1. main and load_graphics

This starts very similarly to lab 3, so refer back to what you did there.

main needs to:

• call display_init(15, 1, 0)
  • Yes, this time display_init has arguments!
  • The first argument is the number of milliseconds per frame. 15 ms is approximately 60 frames/second.
  • The second is a boolean to enable the framebuffer, the thing you used on lab 2.
  • The third is a boolean to disable the tilemap, the thing you used on lab 3.
• call load_graphics which you will be writing shortly
• loop infinitely this time, and in the loop:
  • call check_input
  • call draw_cursor
  • call display_finish_frame

Simple stuff.

load_graphics needs to:

• call display_load_sprite_gfx(cursor_gfx, CURSOR_TILE, N_CURSOR_TILES)
  • this time, I gave you constants for the second and third arguments
  • but it works just like lab 3.
• call display_load_sprite_gfx(palette_sprite_gfx, PALETTE_TILE, N_PALETTE_TILES)

Finally, stub out the check_input and draw_cursor functions like you learned to do on lab 3, and check that your program assembles and runs. (You’ll have to hit the stop button to end it.)

drawmode and the MODE_ constants

(This is a high-level explanation of what you’ll be building. You aren’t expected to be able to write all the code by only reading this. hashtag keep reading)

The drawmode variable is going to affect the behavior of our program in a big way. Depending on what drawmode is, the program will process input differently (i.e. do different things in check_input).

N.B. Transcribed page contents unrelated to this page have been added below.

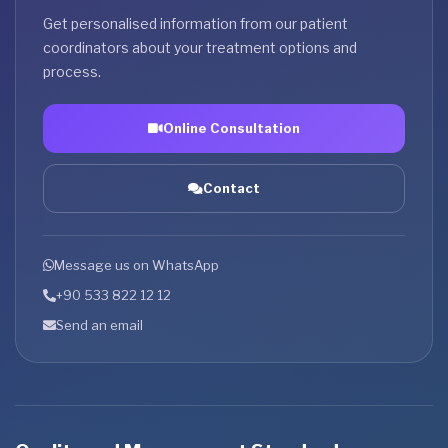
Get personalised information from our patient
coordinators about your treatment options and
process.
Online Consultation
Contact
Message us on WhatsApp
+90 533 822 12 12
Send an email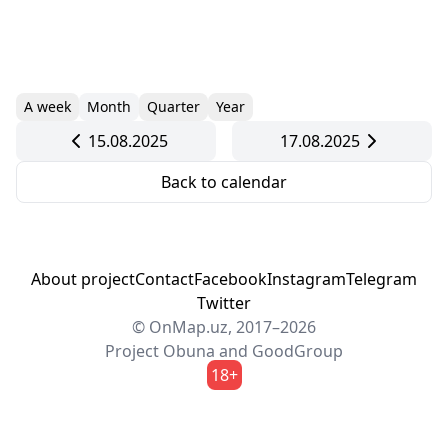
A week
Month
Quarter
Year
15.08.2025
17.08.2025
Back to calendar
About project
Contact
Facebook
Instagram
Telegram
Twitter
© OnMap.uz, 2017–2026
Project
Obuna
and
GoodGroup
18+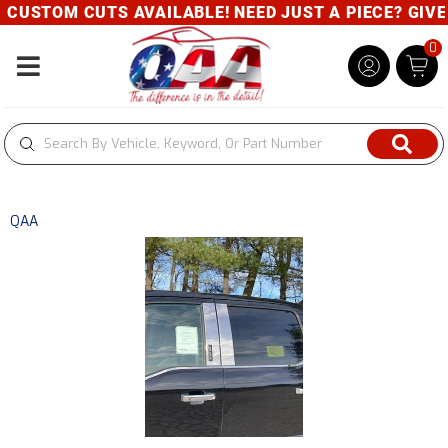
CUSTOM CUTS AVAILABLE! NEED JUST A PIECE? GIVE U
0
Toggle navigation
QAA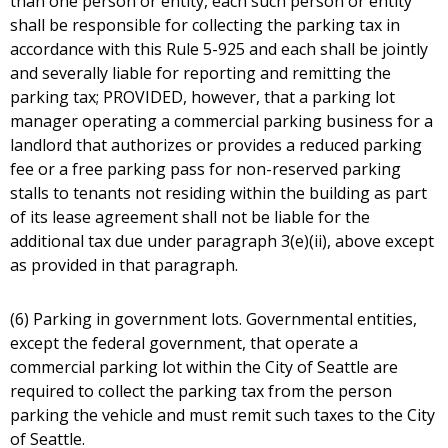
than one person or entity, each such person or entity
shall be responsible for collecting the parking tax in
accordance with this Rule 5-925 and each shall be jointly
and severally liable for reporting and remitting the
parking tax; PROVIDED, however, that a parking lot
manager operating a commercial parking business for a
landlord that authorizes or provides a reduced parking
fee or a free parking pass for non-reserved parking
stalls to tenants not residing within the building as part
of its lease agreement shall not be liable for the
additional tax due under paragraph 3(e)(ii), above except
as provided in that paragraph.
(6) Parking in government lots. Governmental entities,
except the federal government, that operate a
commercial parking lot within the City of Seattle are
required to collect the parking tax from the person
parking the vehicle and must remit such taxes to the City
of Seattle.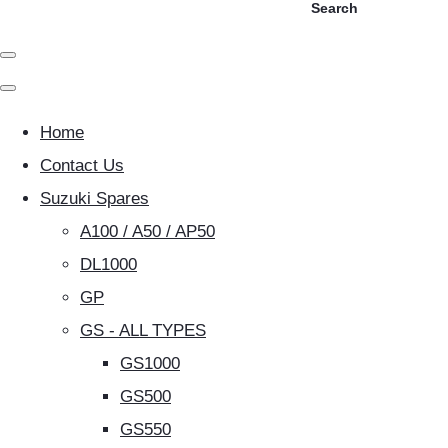
Search
Home
Contact Us
Suzuki Spares
A100 / A50 / AP50
DL1000
GP
GS - ALL TYPES
GS1000
GS500
GS550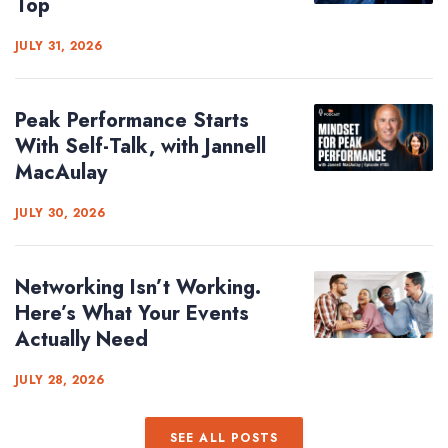
Top
JULY 31, 2026
Peak Performance Starts
With Self-Talk, with Jannell
MacAulay
JULY 30, 2026
Networking Isn’t Working.
Here’s What Your Events
Actually Need
JULY 28, 2026
SEE ALL POSTS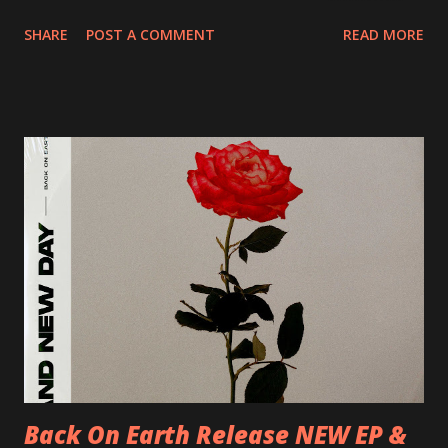
20/04/2018 UK- Coventry, Arches 21/04/2018 UK-
SHARE
POST A COMMENT
READ MORE
Preston, Continental 16/06/2018 D-Stuttgart, Goldmarks
17/06/2018 CH-Bern, Rössli 18/06/2018 I-Torino, Blah
Blah 19/06/2018 I-Bologna, Freakout Club 20/06/2018 I-
Milano, Ligera 22/06/2018 CZ-Písek, Podčarou 23/06/2018
CZ-Ostrava, MC Barák 24/06/2018 SK-Kosice, Collosseum
25/06/2018 PL-Warsaw, Poglos 26/06/2018 PL-Wroclaw,
D.K. Luksus 27/06/2018 CZ-Teplice, Knak Club 28/06/2018
D-Dresden, Chemiefabrik 29/06/2018 D-Berlin, Cassiopeia
30/06/2018 D-Düsseldorf, The Tube 13/07/2018 UK-
Brighton, Prince Albert 14/07/2018 UK- London,
Underworld The bands long awaited and highly anticipated
new album ’Mission Impossible‘ was released on Westworld
Recordings in October 2017. Undercover Festival takes
place at Dreamland, Margate on Apri...
Back On Earth Release NEW EP &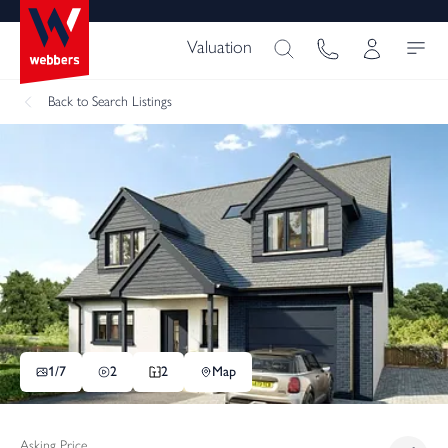
Valuation
Back
to Search Listings
1/
7
2
2
Map
Asking Price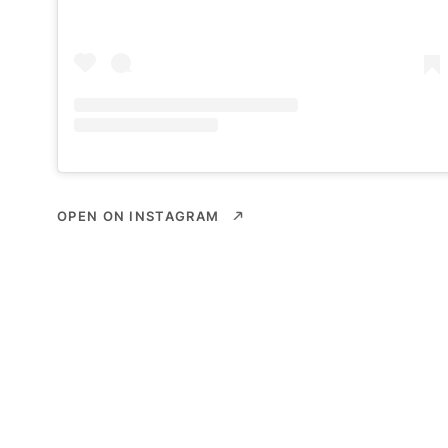
OPEN ON INSTAGRAM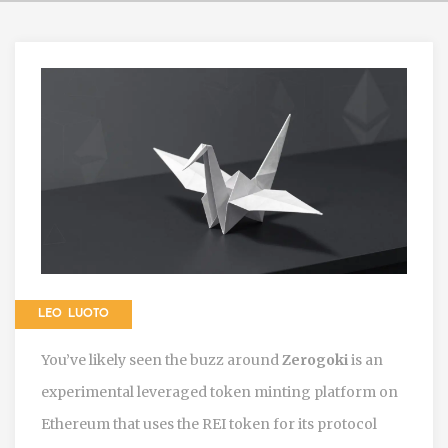
LEO LUOTO
You’ve likely seen the buzz around
Zerogoki
is
an
experimental leveraged token minting platform on
Ethereum that uses the REI token for its protocol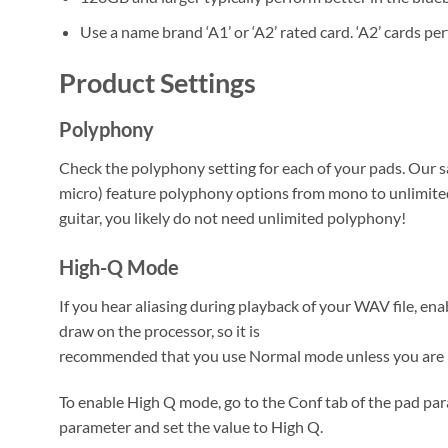
Use a name brand ‘A1’ or ‘A2’ rated card. ‘A2’ cards pe
Product Settings
Polyphony
Check the polyphony setting for each of your pads. Our 
micro) feature polyphony options from mono to unlimited
guitar, you likely do not need unlimited polyphony!
High-Q Mode
If you hear aliasing during playback of your WAV file, 
draw on the processor, so it is
recommended that you use Normal mode unless you are h
To enable High Q mode, go to the Conf tab of the pad par
parameter and set the value to High Q.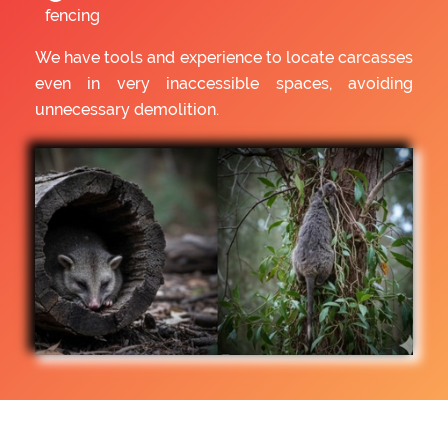
fencing
We have tools and experience to locate carcasses
even in very inaccessible spaces, avoiding
unnecessary demolition.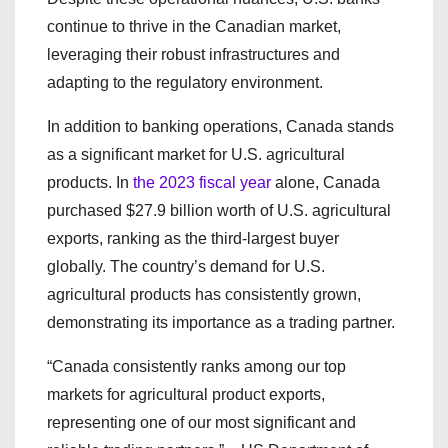
continue to thrive in the Canadian market,
leveraging their robust infrastructures and
adapting to the regulatory environment.
In addition to banking operations, Canada stands
as a significant market for U.S. agricultural
products. In
the 2023 fiscal year
alone, Canada
purchased $27.9 billion worth of U.S. agricultural
exports, ranking as the third-largest buyer
globally. The country’s demand for U.S.
agricultural products has consistently grown,
demonstrating its importance as a trading partner.
“Canada consistently ranks among our top
markets for agricultural product exports,
representing one of our most significant and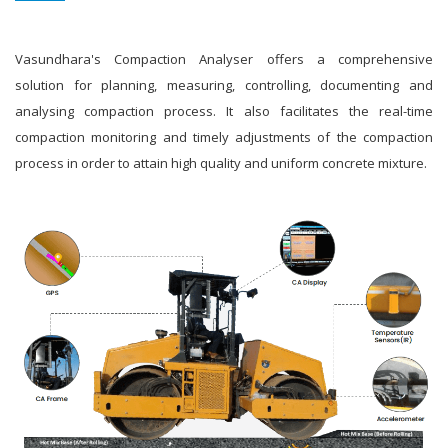
Vasundhara's Compaction Analyser offers a comprehensive
solution for planning, measuring, controlling, documenting and
analysing compaction process. It also facilitates the real-time
compaction monitoring and timely adjustments of the compaction
process in order to attain high quality and uniform concrete mixture.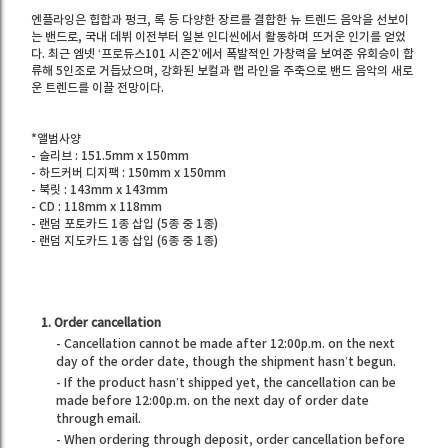
엔플라잉은 힙합과 펑크, 록 등 다양한 장르를 결합한 뉴 트렌드 음악을 선보이
는 밴드로, 국내 데뷔 이전부터 일본 인디씬에서 활동하며 뜨거운 인기를 얻었
다. 최근 엠넷 ‘프로듀스101 시즌2’에서 폭발적인 가창력을 보여준 유회승이 합
류해 5인조로 거듭났으며, 강화된 보컬과 랩 라인을 주축으로 밴드 음악의 새로
운 트렌드를 이끌 전망이다.
*앨범사양
- 슬리브 : 151.5mm x 150mm
- 하드커버 디지팩 : 150mm x 150mm
- 북릿 : 143mm x 143mm
- CD : 118mm x 118mm
- 랜덤 포토카드 1종 삽입 (5종 중 1종)
- 랜덤 지도카드 1종 삽입 (6종 중 1종)
1. Order cancellation
- Cancellation cannot be made after 12:00p.m. on the next
day of the order date, though the shipment hasn’t begun.
- If the product hasn’t shipped yet, the cancellation can be
made before 12:00p.m. on the next day of order date
through email.
- When ordering through deposit, order cancellation before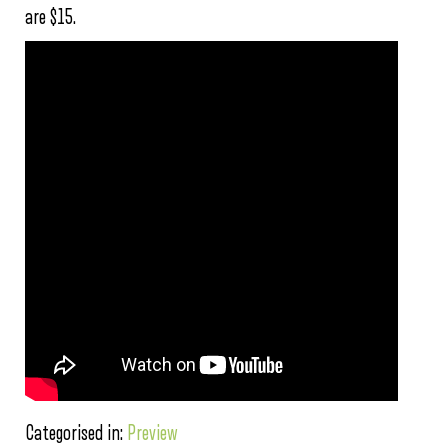
are $15.
Categorised in:
Preview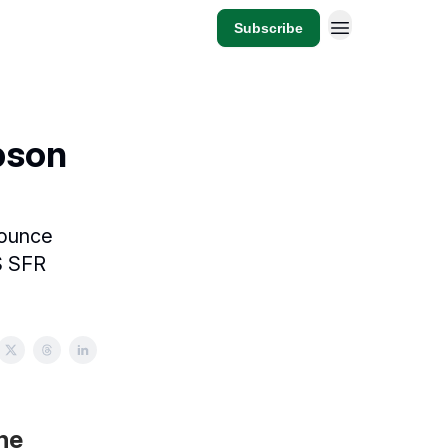
Subscribe
pson
nounce
S SFR
the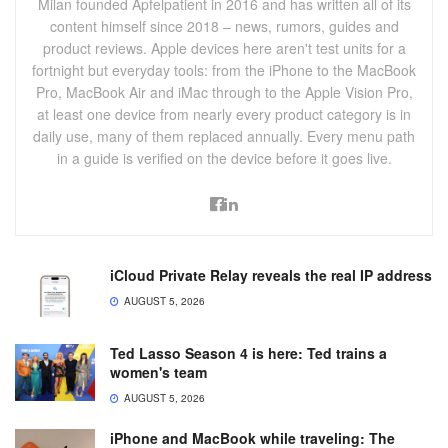
Milan founded Apfelpatient in 2016 and has written all of its
content himself since 2018 – news, rumors, guides and
product reviews. Apple devices here aren't test units for a
fortnight but everyday tools: from the iPhone to the MacBook
Pro, MacBook Air and iMac through to the Apple Vision Pro,
at least one device from nearly every product category is in
daily use, many of them replaced annually. Every menu path
in a guide is verified on the device before it goes live.
iCloud Private Relay reveals the real IP address
AUGUST 5, 2026
Ted Lasso Season 4 is here: Ted trains a
women's team
AUGUST 5, 2026
iPhone and MacBook while traveling: The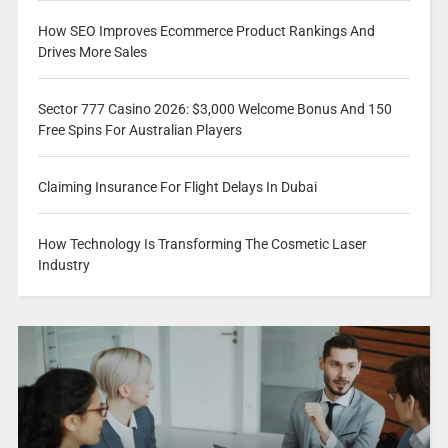
How SEO Improves Ecommerce Product Rankings And
Drives More Sales
Sector 777 Casino 2026: $3,000 Welcome Bonus And 150
Free Spins For Australian Players
Claiming Insurance For Flight Delays In Dubai
How Technology Is Transforming The Cosmetic Laser
Industry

It starts off as MODE_NOTHING. This is the “default” mode that means we’re not doing anything. In this mode we can:

• start drawing with the “brush” by clicking the mouse (which puts us in MODE_BRUSH)
• get the color under the cursor by Alt+clicking
• choose a new color by hitting C (which puts us in MODE_COLOR)
• do a “flood fill” (“bucket tool”) by hitting F

In MODE_BRUSH, we are holding down the mouse button and drawing. In this mode we just:

• stop drawing if the mouse button is released (i.e. go back to MODE_NOTHING)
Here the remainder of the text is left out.